### What to do
Tally the lines below that contain the word "nanočástice", then give the tally and nothing more.

### Material for this exercise
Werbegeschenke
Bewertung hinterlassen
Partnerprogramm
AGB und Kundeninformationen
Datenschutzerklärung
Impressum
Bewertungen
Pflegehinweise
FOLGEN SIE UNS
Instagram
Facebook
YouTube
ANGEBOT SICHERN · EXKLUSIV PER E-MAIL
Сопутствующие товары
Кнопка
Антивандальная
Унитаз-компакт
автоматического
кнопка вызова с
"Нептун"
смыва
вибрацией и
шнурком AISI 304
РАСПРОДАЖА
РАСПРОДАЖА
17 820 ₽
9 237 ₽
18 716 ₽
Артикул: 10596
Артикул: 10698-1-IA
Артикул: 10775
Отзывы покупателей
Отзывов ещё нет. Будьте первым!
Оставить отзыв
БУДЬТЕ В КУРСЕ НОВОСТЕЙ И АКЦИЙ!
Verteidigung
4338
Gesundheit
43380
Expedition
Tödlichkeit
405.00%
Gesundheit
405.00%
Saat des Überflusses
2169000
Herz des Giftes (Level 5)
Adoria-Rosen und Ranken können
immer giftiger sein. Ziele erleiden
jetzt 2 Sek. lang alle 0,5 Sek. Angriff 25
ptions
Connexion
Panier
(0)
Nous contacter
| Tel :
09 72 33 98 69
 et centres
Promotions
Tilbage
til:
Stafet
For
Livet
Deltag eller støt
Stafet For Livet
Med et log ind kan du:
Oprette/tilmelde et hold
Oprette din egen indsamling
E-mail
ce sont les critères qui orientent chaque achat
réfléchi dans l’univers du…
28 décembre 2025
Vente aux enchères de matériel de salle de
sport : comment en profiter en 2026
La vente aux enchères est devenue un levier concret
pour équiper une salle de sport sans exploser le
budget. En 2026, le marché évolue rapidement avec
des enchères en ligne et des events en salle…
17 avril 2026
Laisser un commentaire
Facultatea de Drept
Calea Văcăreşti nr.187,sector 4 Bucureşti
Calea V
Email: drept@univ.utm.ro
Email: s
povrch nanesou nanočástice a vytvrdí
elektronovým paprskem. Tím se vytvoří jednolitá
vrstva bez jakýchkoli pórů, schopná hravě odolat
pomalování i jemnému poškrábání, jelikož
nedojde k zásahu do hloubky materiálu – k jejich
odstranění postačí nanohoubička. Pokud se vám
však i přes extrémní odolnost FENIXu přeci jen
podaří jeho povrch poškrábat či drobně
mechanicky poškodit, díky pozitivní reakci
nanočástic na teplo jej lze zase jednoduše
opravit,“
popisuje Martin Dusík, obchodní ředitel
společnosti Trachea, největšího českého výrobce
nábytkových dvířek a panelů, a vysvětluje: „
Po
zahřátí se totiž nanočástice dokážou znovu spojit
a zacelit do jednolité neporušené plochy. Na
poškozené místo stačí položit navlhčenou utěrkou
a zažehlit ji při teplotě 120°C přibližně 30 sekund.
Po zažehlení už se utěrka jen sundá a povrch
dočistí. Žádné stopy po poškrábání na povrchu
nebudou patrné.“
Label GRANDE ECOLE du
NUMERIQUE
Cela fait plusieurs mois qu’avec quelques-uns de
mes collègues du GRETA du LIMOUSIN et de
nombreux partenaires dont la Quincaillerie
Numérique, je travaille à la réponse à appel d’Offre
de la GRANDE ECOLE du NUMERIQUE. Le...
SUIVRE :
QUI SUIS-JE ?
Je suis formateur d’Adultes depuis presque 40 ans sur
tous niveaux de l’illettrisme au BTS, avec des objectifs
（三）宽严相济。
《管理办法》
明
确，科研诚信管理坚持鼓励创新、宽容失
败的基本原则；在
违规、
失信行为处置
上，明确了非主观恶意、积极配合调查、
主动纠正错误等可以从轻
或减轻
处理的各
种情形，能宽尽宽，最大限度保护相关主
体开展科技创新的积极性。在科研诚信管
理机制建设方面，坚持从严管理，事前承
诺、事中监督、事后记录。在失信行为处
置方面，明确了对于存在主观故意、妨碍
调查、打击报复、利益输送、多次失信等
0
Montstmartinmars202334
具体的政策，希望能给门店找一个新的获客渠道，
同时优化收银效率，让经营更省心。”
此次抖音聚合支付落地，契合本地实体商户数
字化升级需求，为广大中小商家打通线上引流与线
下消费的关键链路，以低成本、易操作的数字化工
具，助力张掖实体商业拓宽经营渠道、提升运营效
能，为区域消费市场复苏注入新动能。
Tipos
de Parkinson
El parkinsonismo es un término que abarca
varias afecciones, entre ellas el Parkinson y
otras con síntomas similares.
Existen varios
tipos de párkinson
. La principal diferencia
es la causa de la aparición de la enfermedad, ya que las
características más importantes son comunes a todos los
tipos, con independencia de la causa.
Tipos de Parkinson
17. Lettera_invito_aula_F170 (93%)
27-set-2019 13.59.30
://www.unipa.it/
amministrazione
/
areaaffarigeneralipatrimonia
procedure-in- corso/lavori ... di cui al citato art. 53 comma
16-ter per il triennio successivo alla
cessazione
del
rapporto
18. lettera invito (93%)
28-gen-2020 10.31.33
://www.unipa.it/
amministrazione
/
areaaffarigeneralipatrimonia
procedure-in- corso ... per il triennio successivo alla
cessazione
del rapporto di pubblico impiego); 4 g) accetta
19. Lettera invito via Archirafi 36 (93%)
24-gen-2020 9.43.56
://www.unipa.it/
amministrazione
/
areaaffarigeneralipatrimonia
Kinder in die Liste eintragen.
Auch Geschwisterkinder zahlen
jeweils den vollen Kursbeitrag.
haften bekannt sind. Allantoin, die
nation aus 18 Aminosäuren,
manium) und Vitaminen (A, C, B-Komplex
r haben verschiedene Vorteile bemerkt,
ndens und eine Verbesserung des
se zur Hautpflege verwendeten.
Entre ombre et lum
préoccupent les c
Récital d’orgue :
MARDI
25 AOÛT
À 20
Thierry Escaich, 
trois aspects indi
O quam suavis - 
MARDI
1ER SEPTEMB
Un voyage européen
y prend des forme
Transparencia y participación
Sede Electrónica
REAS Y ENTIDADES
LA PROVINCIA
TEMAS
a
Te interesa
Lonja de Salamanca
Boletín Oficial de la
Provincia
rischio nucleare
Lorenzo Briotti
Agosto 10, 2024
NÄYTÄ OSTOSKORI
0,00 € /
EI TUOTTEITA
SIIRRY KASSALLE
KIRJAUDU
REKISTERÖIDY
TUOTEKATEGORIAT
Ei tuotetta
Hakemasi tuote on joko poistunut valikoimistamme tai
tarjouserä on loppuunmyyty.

### Response area
2